By protecting incumbent companies, barriers to entry restrict competition in a market and may contribute to price distortion. These barriers often cause or contribute to the existence of monopolies and oligopolies, or confer companies greater market power.
Since the 1950s, several definitions of barriers to entry have been proposed, and there has been no clear consensus on what barriers to entry consist of.
For instance, economist Joe S. Bain defines barriers to entry as an advantage of established sellers in an industry over potential entrants sellers, reflected in the extent to which established sellers can persistently raise their prices above competitive levels without attracting new entrants into the industry (Bain, 1956).
This definition is broad and considers economies of scale and capital investments as barriers to entry since they are positively correlated with high profits. Bain’s definition has been criticized for being tautological, since it incorporates the consequences of the definition into the definition itself. In addition, there may be a market with competitive prices due to the presence of many companies, but with no possibility of entry, for example, due to a government regulation. Yet this market would have no barriers to entry according to Bain’s definition.

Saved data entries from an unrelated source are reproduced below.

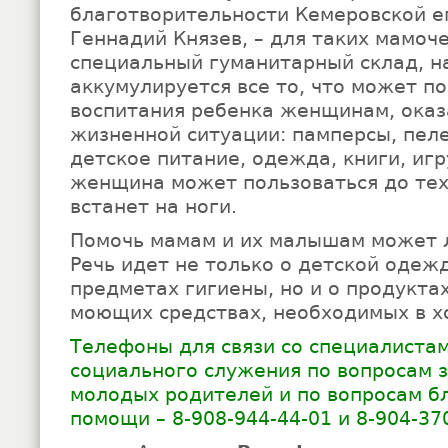
благотворительности Кемеровской е
Геннадий Князев, – для таких мамоч
специальный гуманитарный склад, н
аккумулируется все то, что может п
воспитания ребенка женщинам, оказ
жизненной ситуации: памперсы, пеле
детское питание, одежда, книги, иг
женщина может пользоваться до тех 
встанет на ноги.
Помочь мамам и их малышам может
Речь идет не только о детской одеж
предметах гигиены, но и о продуктах
моющих средствах, необходимых в х
Телефоны для связи со специалиста
социального служения по вопросам з
молодых родителей и по вопросам б
помощи – 8-908-944-44-01 и 8-904-37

On the other hand, George J. Stigler has defined barriers to entry as a production cost that must be borne by a company seeking to enter an industry but is not borne by companies already in that industry (Stigler, 1968).
Stigler’s definition avoids tautology by identifying a barrier to entry in terms of its fundamental characteristics, emphasizing the differential costs between incumbents and entrants. However, there has been debate on whether his definition includes costs that established firms do not currently incur or costs that these firms have never incurred.
Stigler’s definition is narrower than Bain’s. Some costs are barriers according to Bain, but not according to Stigler; however, all of Stigler’s barriers fit within Bain’s definition.
Furthermore, other definitions have been proposed, but none of them has emerged as a clear favorite. Given that the debate remains unresolved, but the various definitions continue to be used as analytical tools, the possibility of confusion —and therefore of misguided competition policy— has persisted for many years.
In light of this disagreement, some experts argue that the exact definition of barriers to entry is irrelevant to competition policy and that what really matters in competition cases is whether entry is likely to occur, when it will occur, and to what extent.
Regardless, it is undeniable that the concept of barriers to entry is fundamental in antitrust matters, as it is vital for the analysis of market power. Barriers to entry may delay, reduce, or completely prevent the usual mechanism that disciplines companies with market power: the threat of the arrival of new competitors.
Barriers to entry can be classified into three main groups: natural or structural barriers, artificial or strategic barriers, and legal barriers.
Structural barriers to entry arise from the basic characteristics of the sector, such as technology, costs, and demand. These natural barriers sometimes create natural monopolies. Some examples are:
Strategic barriers arise from the behavior of established companies, which may increase structural barriers, create new barriers, or threaten new competitors through different means. These artificial obstacles reduce the likelihood of market entry, since potential entrants perceive that there is no benefit in entering the market. Some examples are:
Regulatory barriers are rules issued by the authorities that prevent or hinder the entry of new firms into a market. They include laws and regulations, as well as the State’s industrial policy. Both originate from a country’s authorities but differ in terms of their duration. If they are laws, they tend to have a long duration, whereas if they are administrative or economic policies, they can be adjusted relatively quickly depending on the general environment.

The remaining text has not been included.